Info Mazout du 9 avril

La trêve surprise entre Washington et Téhéran, bien qu’accueillie par un plongeon spectaculaire des cours hier, montre déjà ses limites ce jeudi matin. Le marché pétrolier est passé d’un apaisement à la réalité d’une logistique toujours paralysée et d’une tension qui reste très présente.

Malgré l’annonce de la réouverture du détroit d’Ormuz, le trafic maritime reste au point mort. Seuls trois navires ont quitté la zone mercredi, alors que plus de 800 cargos et 400 pétroliers sont toujours bloqués dans le golfe Persique. Les armateurs, comme Maersk, exigent des garanties de sécurité concrètes avant de reprendre les rotations. Avec plus de 1 000 navires en attente de part et d’autre de la zone, le retour à la normale prendra des semaines, même si le calme persiste.

La tension a été ravivée par une attaque de drones iraniens contre le pipeline Est-Ouest en Arabie saoudite, quelques heures seulement après l’annonce de la trêve.
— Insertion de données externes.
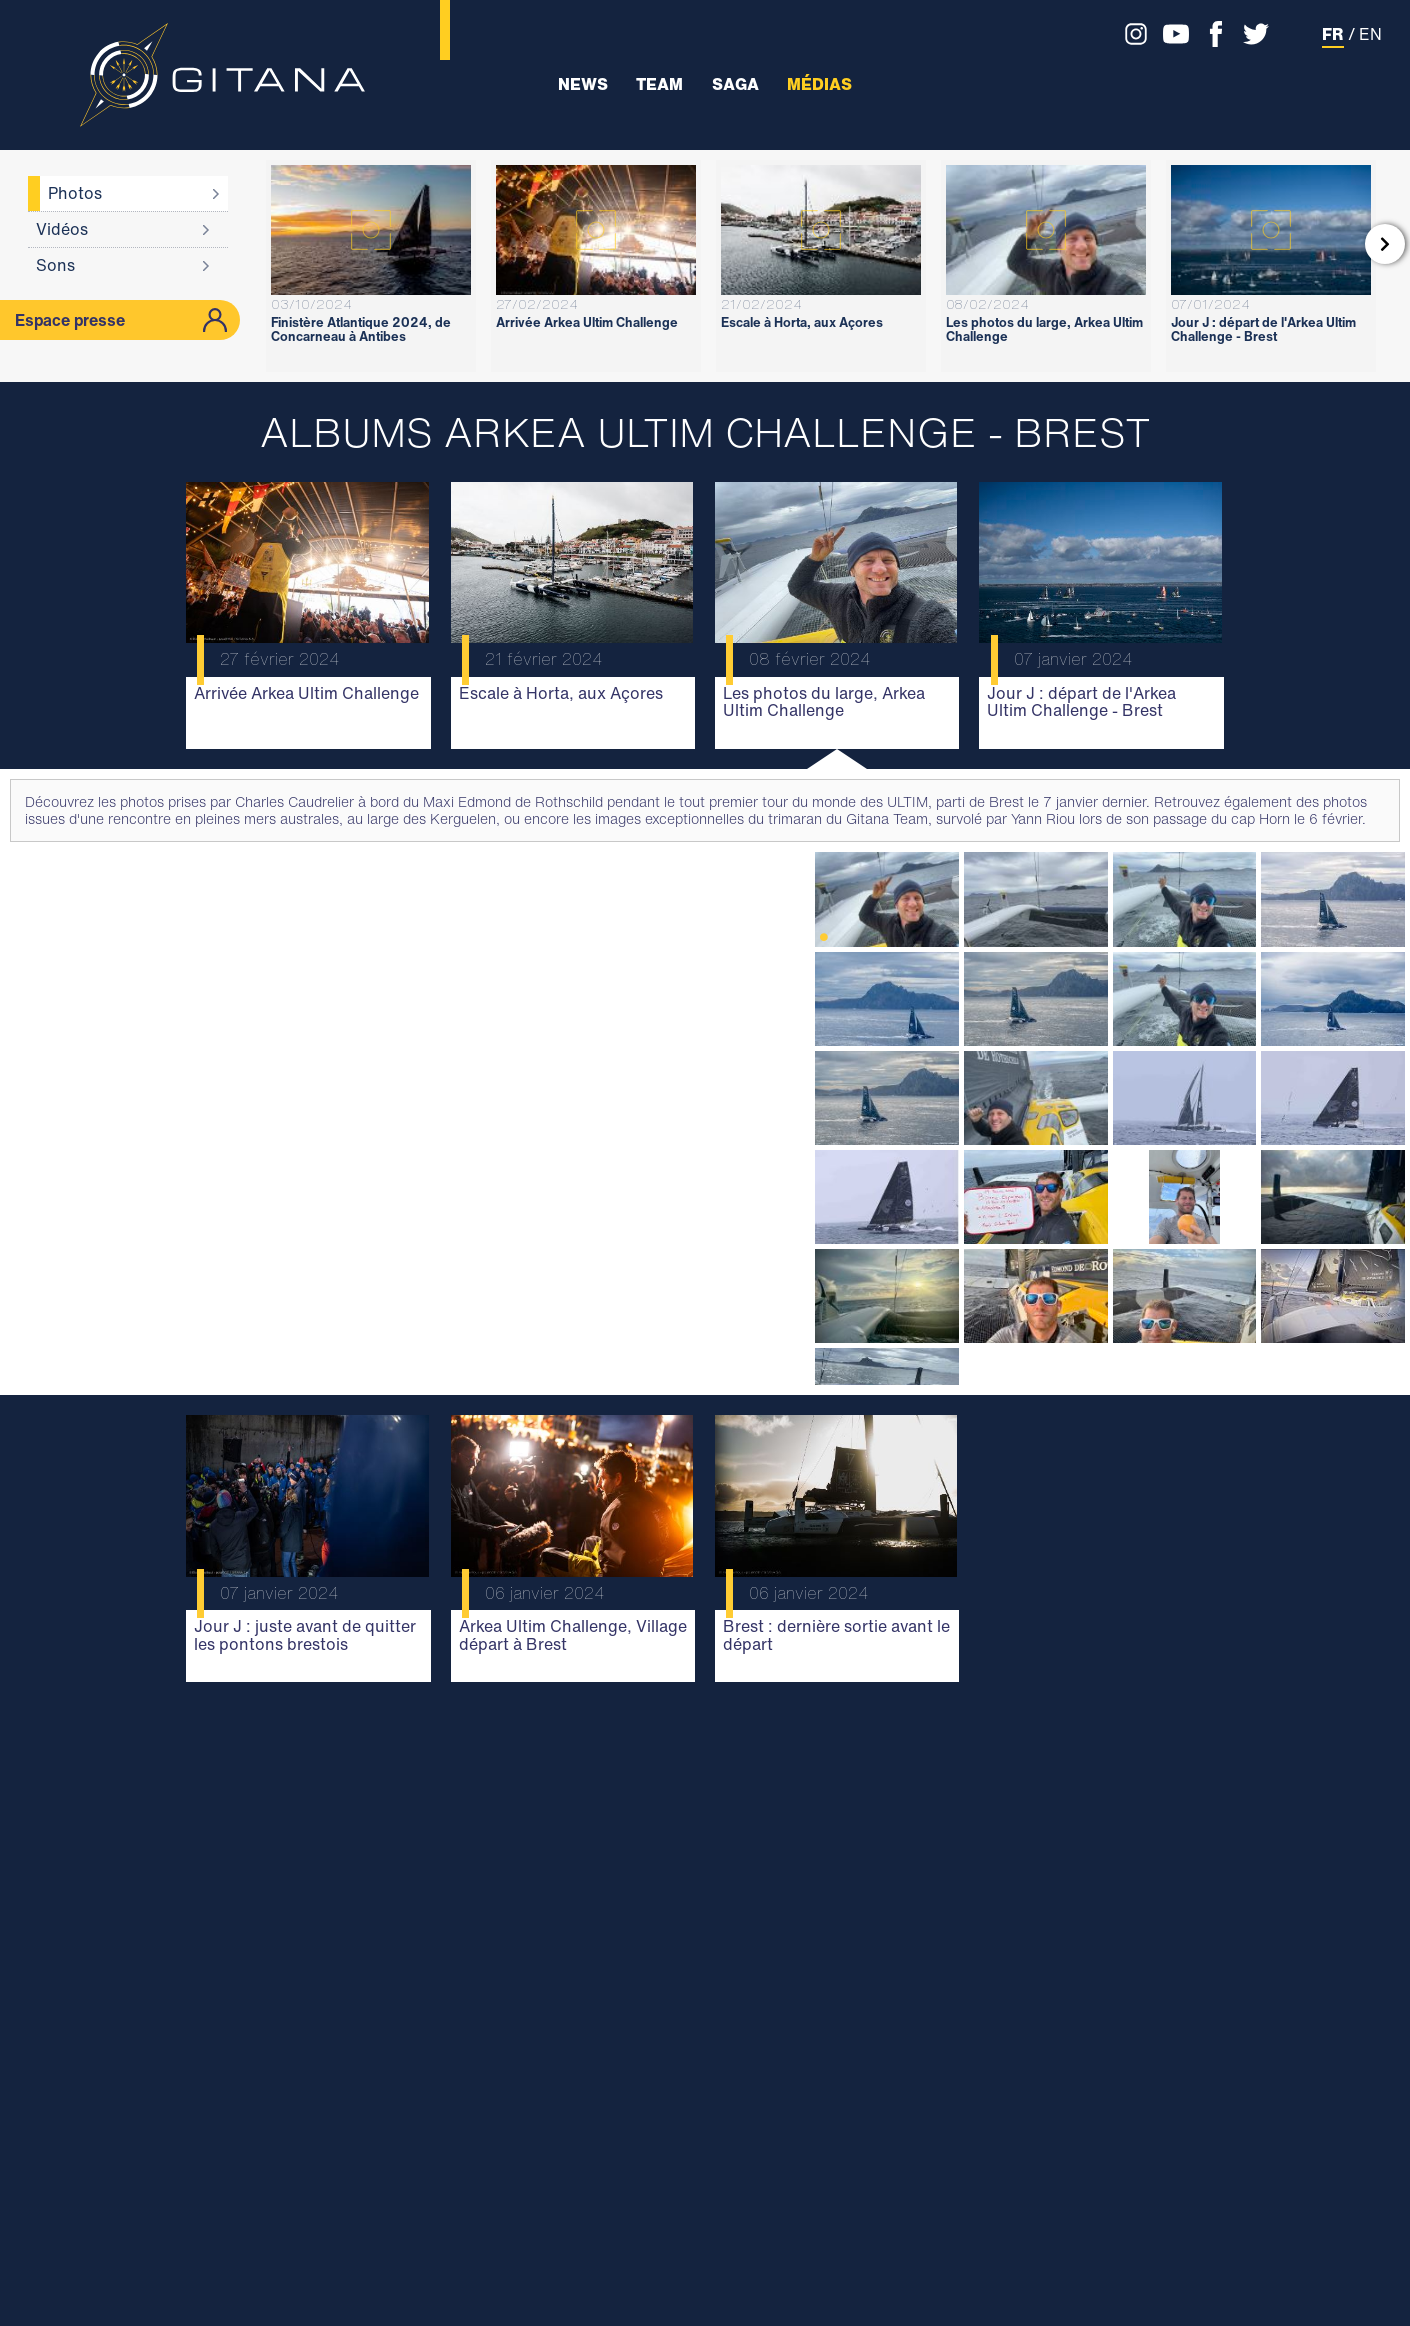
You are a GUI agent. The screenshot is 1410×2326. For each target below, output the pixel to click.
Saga (735, 84)
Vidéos (62, 229)
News (583, 84)
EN (1370, 34)
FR (1333, 34)
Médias (819, 84)
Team (659, 84)
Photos (75, 193)
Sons (55, 265)
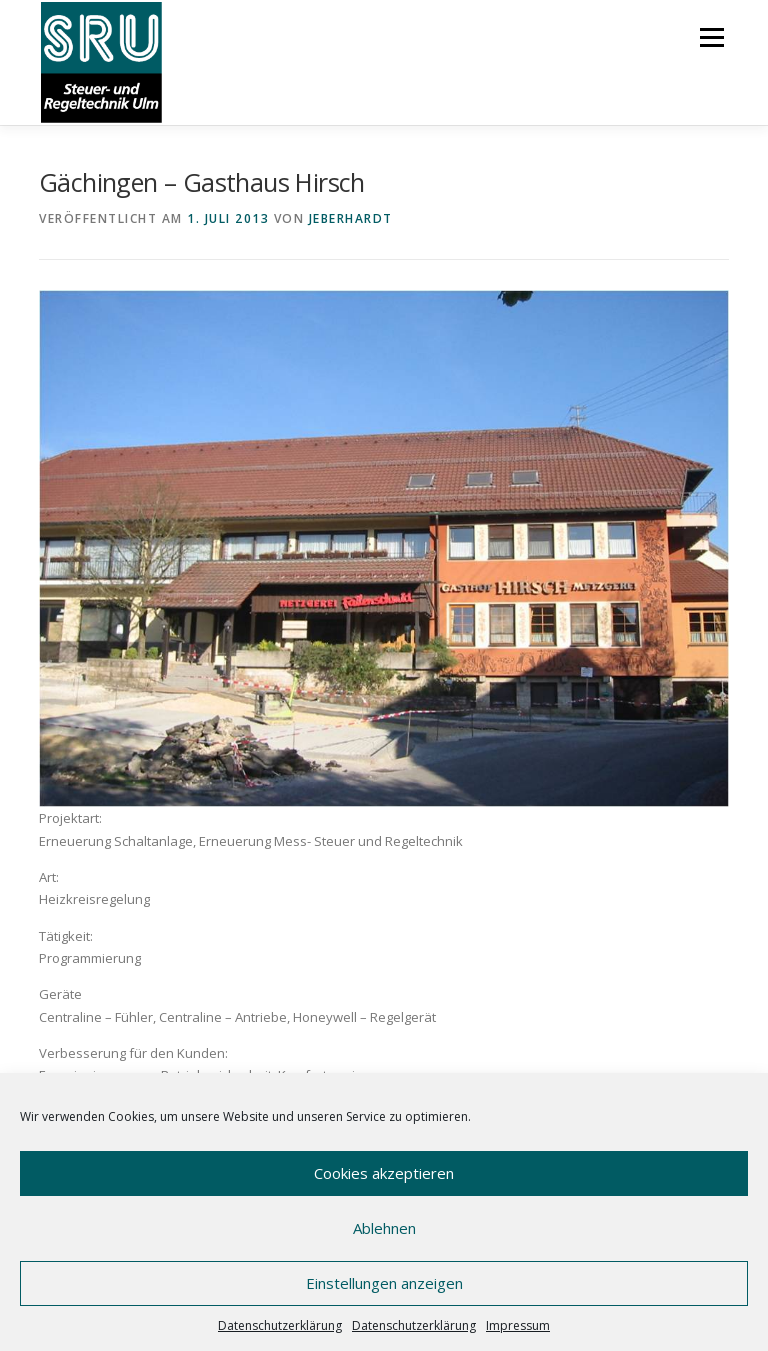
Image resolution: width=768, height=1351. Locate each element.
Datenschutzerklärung (280, 1325)
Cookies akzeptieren (384, 1173)
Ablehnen (384, 1228)
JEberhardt (351, 218)
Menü (711, 37)
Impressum (518, 1325)
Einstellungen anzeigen (384, 1283)
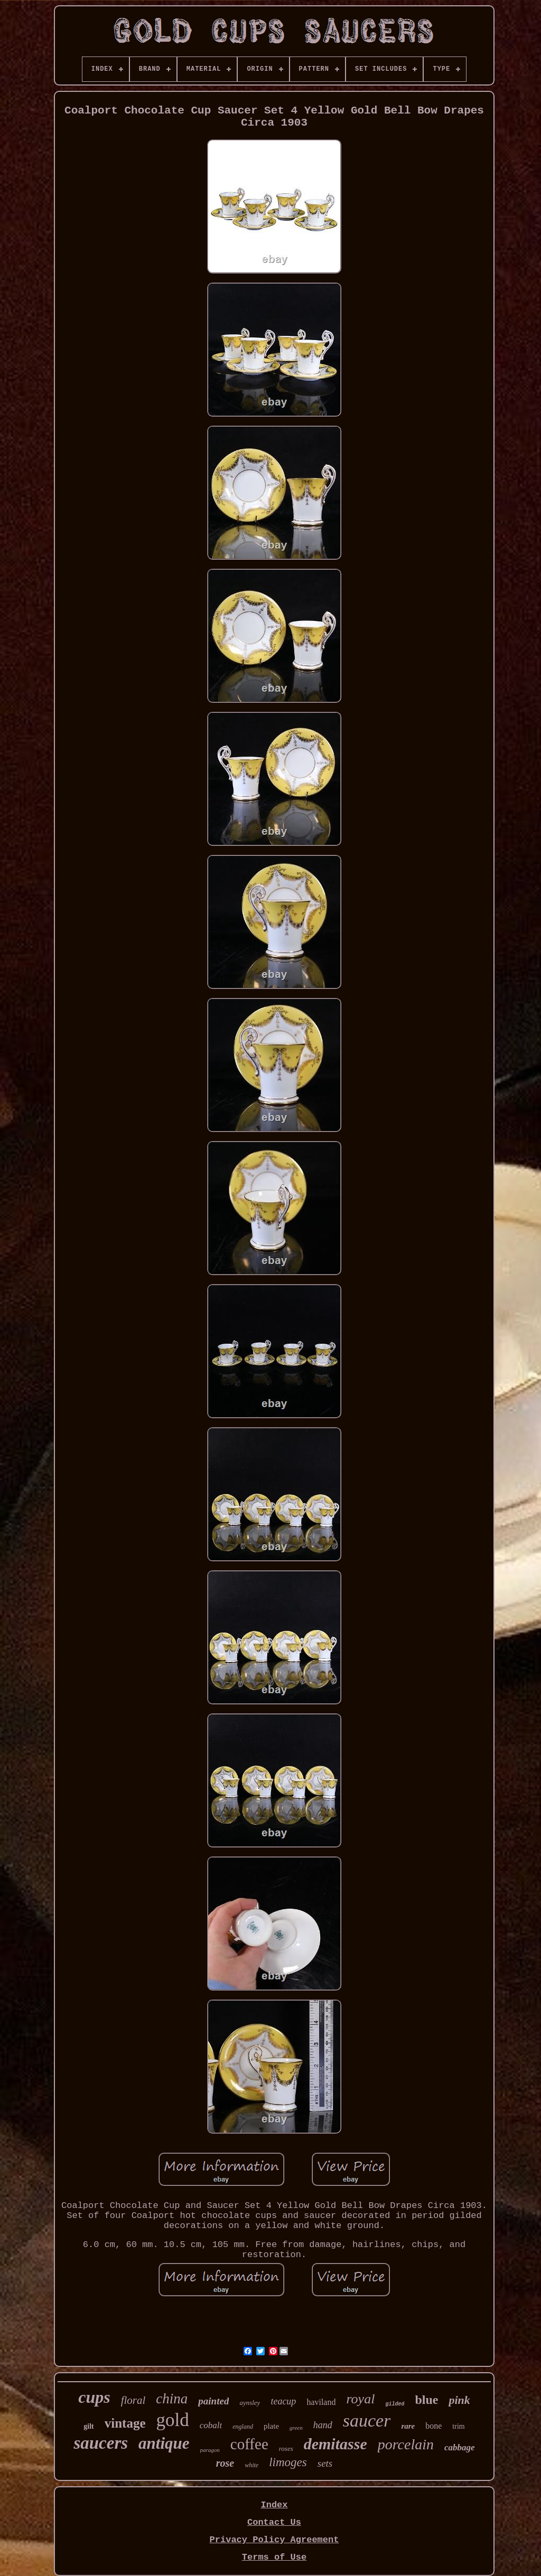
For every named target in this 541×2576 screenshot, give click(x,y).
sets (325, 2463)
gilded (394, 2404)
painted (213, 2401)
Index (273, 2505)
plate (271, 2426)
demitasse (335, 2443)
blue (426, 2400)
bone (433, 2425)
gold (172, 2420)
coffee (249, 2444)
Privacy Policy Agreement (274, 2540)
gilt (88, 2426)
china (172, 2399)
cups (94, 2397)
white (251, 2465)
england (242, 2426)
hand (322, 2425)
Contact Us (274, 2522)
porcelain (406, 2444)
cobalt (211, 2425)
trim (458, 2426)
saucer (367, 2420)
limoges (288, 2462)
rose (225, 2463)
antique (163, 2443)
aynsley (249, 2403)
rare (408, 2426)
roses (286, 2448)
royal (360, 2399)
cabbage (459, 2447)
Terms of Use (274, 2557)
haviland (320, 2402)
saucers (100, 2442)
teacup (283, 2401)
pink (459, 2400)
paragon (210, 2450)
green (296, 2427)
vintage (125, 2423)
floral (133, 2400)
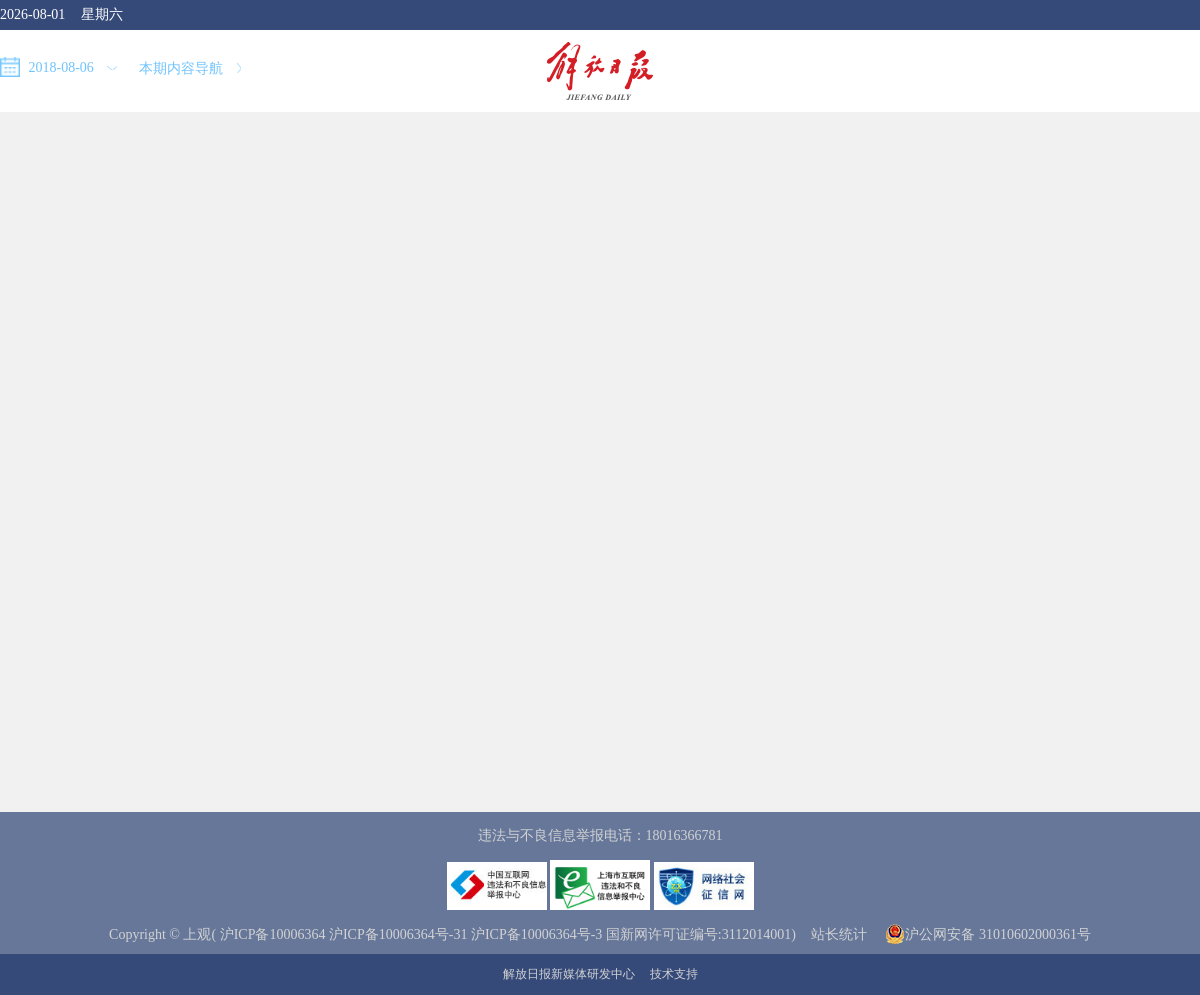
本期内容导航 (190, 68)
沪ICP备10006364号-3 (536, 934)
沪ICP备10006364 (273, 934)
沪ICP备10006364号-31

Bien que le pompage ne semble pas interrompu, cet incident prouve que Téhéran garde les infrastructures régionales sous pression. Parallèlement, l’Iran menace déjà de rompre l’accord, dénonçant la poursuite des opérations israéliennes au Liban. Les 10 points de l’accord de trêve semblent déjà interprétés différemment par chaque camp.

Dans ce climat incertain, le rapport mensuel de l’EIA (Agence américaine d’information sur l’énergie) a surpris en prévoyant, pour la première fois depuis longtemps, un marché en sous-offre pour le reste de l’année. Cette perspective de pénurie structurelle, combinée aux doutes sur la réouverture réelle d’Ormuz, empêche les cours de chuter davantage. Les données hebdomadaires du DOE (stocks américains) sont restées neutres, confirmant que seule la géopolitique dicte la loi du marché.

Les traders attendent désormais l’ouverture des discussions directes à Islamabad ce vendredi. Si l’espoir d’une solution durable existe, la volatilité reste extrême. Les experts estiment qu’un retour du WTI vers les 80 dollars est impossible tant qu’un libre passage total et sans entrave n’est pas rétabli.

Après la baisse historique d’hier, une légère correction à la hausse se dessine ce jeudi matin. Les doutes sur la stabilité de la trêve poussent les prix du mazout vers le haut par rapport aux creux atteints mercredi matin.